I’ve been encouraged by quite a few people to write my memoirs. There are a few different themes that such memoirs could take. I’ve been an abused woman (not physically, but mentally and emotionally). I’ve grown up fat in a world that still abuses those who are “different” than the norm. I’ve grown up as an independent, opinionated woman in a society that desperately attempts to marginalize and repress such women, because they challenge the status quo.
But I don’t want to use that particular perspective as a soapbox from which I rage at and defame others. I see no reason to destroy others in the process of sharing my particular perspective. Even on this blog, although I may make emotional comments about my ex-husband (some of them, perhaps, derogatory), it is often more trying to understand what it actually happening in my head – rather than destroying him.
Did he make bad choices? Of course, he did. But so did I.
Did my parents make poor choices in some of their decisions of raising me? Of course, they did – no parent is perfect. But they are good people underneath it all, and tried their best – even if sometimes they failed.

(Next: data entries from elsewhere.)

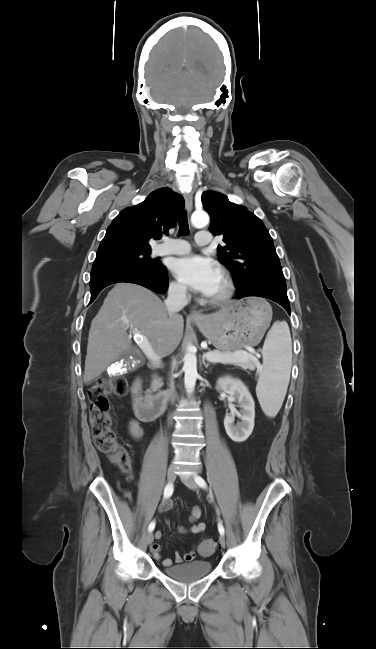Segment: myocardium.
<instances>
[{"label": "myocardium", "instance_id": "obj_1", "mask_svg": "<svg viewBox=\"0 0 376 649\" xmlns=\"http://www.w3.org/2000/svg\"><path fill=\"white\" fill-rule=\"evenodd\" d=\"M220 274L224 283V289L219 295L208 297L207 301L211 305H222L229 301L234 294L235 287L229 273L226 270H221Z\"/></svg>", "mask_w": 376, "mask_h": 649}]
</instances>
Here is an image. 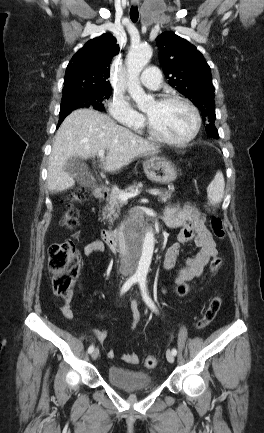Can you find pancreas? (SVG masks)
I'll return each mask as SVG.
<instances>
[{
	"label": "pancreas",
	"mask_w": 264,
	"mask_h": 433,
	"mask_svg": "<svg viewBox=\"0 0 264 433\" xmlns=\"http://www.w3.org/2000/svg\"><path fill=\"white\" fill-rule=\"evenodd\" d=\"M138 185L134 183L131 186L125 188V190H112L107 198V204L102 211L101 221L109 220L110 225L113 224V220L119 217L121 208L124 203L119 199V193H129L138 190ZM159 200L166 203L172 197V191L170 190H159Z\"/></svg>",
	"instance_id": "pancreas-1"
}]
</instances>
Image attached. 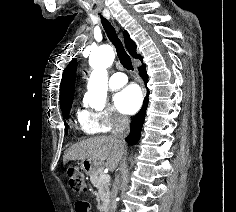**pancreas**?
I'll return each mask as SVG.
<instances>
[{
    "label": "pancreas",
    "mask_w": 236,
    "mask_h": 212,
    "mask_svg": "<svg viewBox=\"0 0 236 212\" xmlns=\"http://www.w3.org/2000/svg\"><path fill=\"white\" fill-rule=\"evenodd\" d=\"M102 171H96L95 173L90 175V181L93 184L94 187L97 188V201L98 206L97 208L100 211H106L109 205V180H103L102 177Z\"/></svg>",
    "instance_id": "obj_1"
}]
</instances>
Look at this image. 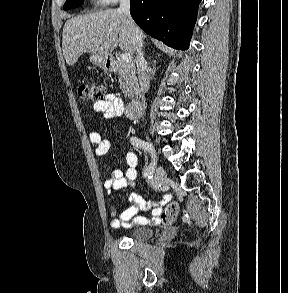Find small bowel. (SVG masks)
Masks as SVG:
<instances>
[{
  "mask_svg": "<svg viewBox=\"0 0 288 293\" xmlns=\"http://www.w3.org/2000/svg\"><path fill=\"white\" fill-rule=\"evenodd\" d=\"M93 108L96 112L102 113L105 119H112L122 115L127 111L128 116L134 121H137V114L133 113L131 109L126 108V104L119 96L108 93L101 101L95 102ZM89 142L94 148L97 156L101 157L106 155L111 149V141L105 138L101 132L93 131L89 135ZM126 171L116 169L113 171L110 179L104 183V189L107 197H111L113 192L130 186L137 178L138 157L134 152L126 154ZM170 199L169 195H165L160 202H146L139 194L133 193L129 197L130 205L124 209L118 218L111 220L113 228L126 227L130 225V220L133 219L135 224H152L159 223V215L162 212V206ZM139 208L149 209L152 208V219L148 221L143 216H136ZM109 213L115 216L117 213L116 206L113 203L109 205Z\"/></svg>",
  "mask_w": 288,
  "mask_h": 293,
  "instance_id": "1",
  "label": "small bowel"
}]
</instances>
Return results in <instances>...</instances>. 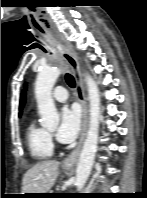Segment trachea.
<instances>
[{
  "mask_svg": "<svg viewBox=\"0 0 147 198\" xmlns=\"http://www.w3.org/2000/svg\"><path fill=\"white\" fill-rule=\"evenodd\" d=\"M43 49V48H42ZM45 51V49H43ZM65 79H66V82L67 84L71 87V88H74L75 87V80L73 78L72 75H70L69 73H67L65 75Z\"/></svg>",
  "mask_w": 147,
  "mask_h": 198,
  "instance_id": "3493384b",
  "label": "trachea"
}]
</instances>
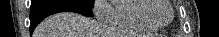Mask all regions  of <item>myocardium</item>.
<instances>
[{"label": "myocardium", "instance_id": "myocardium-1", "mask_svg": "<svg viewBox=\"0 0 219 37\" xmlns=\"http://www.w3.org/2000/svg\"><path fill=\"white\" fill-rule=\"evenodd\" d=\"M159 0H143L144 6L141 9V16L144 18V20H146L150 25L157 27V28H162L165 27L167 25H169L173 18H174V8L171 4L170 1L165 0L164 2H166L171 10V17L167 22H158L155 21L152 17L151 14L152 12L159 6Z\"/></svg>", "mask_w": 219, "mask_h": 37}]
</instances>
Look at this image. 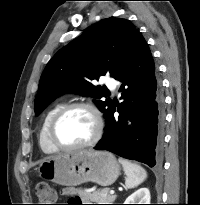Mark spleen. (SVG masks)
Returning a JSON list of instances; mask_svg holds the SVG:
<instances>
[{
	"mask_svg": "<svg viewBox=\"0 0 200 205\" xmlns=\"http://www.w3.org/2000/svg\"><path fill=\"white\" fill-rule=\"evenodd\" d=\"M119 162L122 164L123 170L126 175V188H135L147 178V173L145 169L140 165L132 163L122 158L119 159Z\"/></svg>",
	"mask_w": 200,
	"mask_h": 205,
	"instance_id": "obj_1",
	"label": "spleen"
}]
</instances>
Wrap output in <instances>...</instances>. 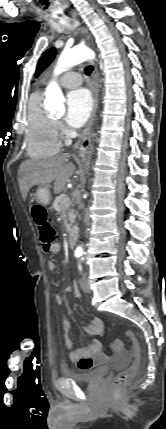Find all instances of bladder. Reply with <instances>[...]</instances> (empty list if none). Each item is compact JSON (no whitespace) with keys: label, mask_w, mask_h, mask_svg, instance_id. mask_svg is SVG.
Here are the masks:
<instances>
[{"label":"bladder","mask_w":166,"mask_h":429,"mask_svg":"<svg viewBox=\"0 0 166 429\" xmlns=\"http://www.w3.org/2000/svg\"><path fill=\"white\" fill-rule=\"evenodd\" d=\"M107 372L108 366H100L87 372L65 369L63 374L77 383H92L103 378Z\"/></svg>","instance_id":"obj_1"}]
</instances>
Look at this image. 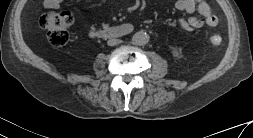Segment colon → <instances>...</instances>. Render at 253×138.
<instances>
[{
	"instance_id": "colon-1",
	"label": "colon",
	"mask_w": 253,
	"mask_h": 138,
	"mask_svg": "<svg viewBox=\"0 0 253 138\" xmlns=\"http://www.w3.org/2000/svg\"><path fill=\"white\" fill-rule=\"evenodd\" d=\"M43 24L51 27V37L53 42L62 44L67 36V25L60 15L45 16L42 20ZM213 43L218 42V37L212 38Z\"/></svg>"
}]
</instances>
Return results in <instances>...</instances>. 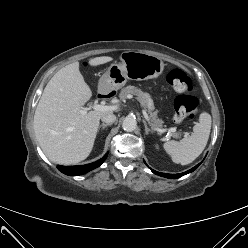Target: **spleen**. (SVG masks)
Instances as JSON below:
<instances>
[{
	"label": "spleen",
	"instance_id": "obj_1",
	"mask_svg": "<svg viewBox=\"0 0 248 248\" xmlns=\"http://www.w3.org/2000/svg\"><path fill=\"white\" fill-rule=\"evenodd\" d=\"M211 122V115L202 112L190 137L183 138L179 142L171 140L164 143L163 147L174 163L190 164L203 152L209 139Z\"/></svg>",
	"mask_w": 248,
	"mask_h": 248
}]
</instances>
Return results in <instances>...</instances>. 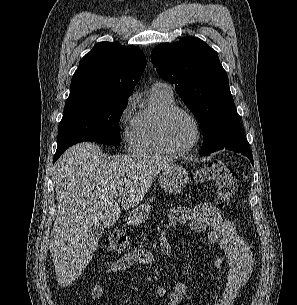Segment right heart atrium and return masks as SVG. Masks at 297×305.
Returning <instances> with one entry per match:
<instances>
[{"instance_id":"1","label":"right heart atrium","mask_w":297,"mask_h":305,"mask_svg":"<svg viewBox=\"0 0 297 305\" xmlns=\"http://www.w3.org/2000/svg\"><path fill=\"white\" fill-rule=\"evenodd\" d=\"M135 96L131 95L127 98L118 117V123L121 128V134L125 143H129L134 126L133 106Z\"/></svg>"}]
</instances>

But I also had my own personal perspective on the things that people have done to me in the past. My own personal bias may have read intent behind the content of other people’s words that were NOT actually intended by the speaker. That isn’t a problem with the speaker, but with me the listener. If I’m translating someone else’s words based on my own bias, instead of hearing their intended content – that’s NOT them. That’s me.
Just some things I’m thinking about today.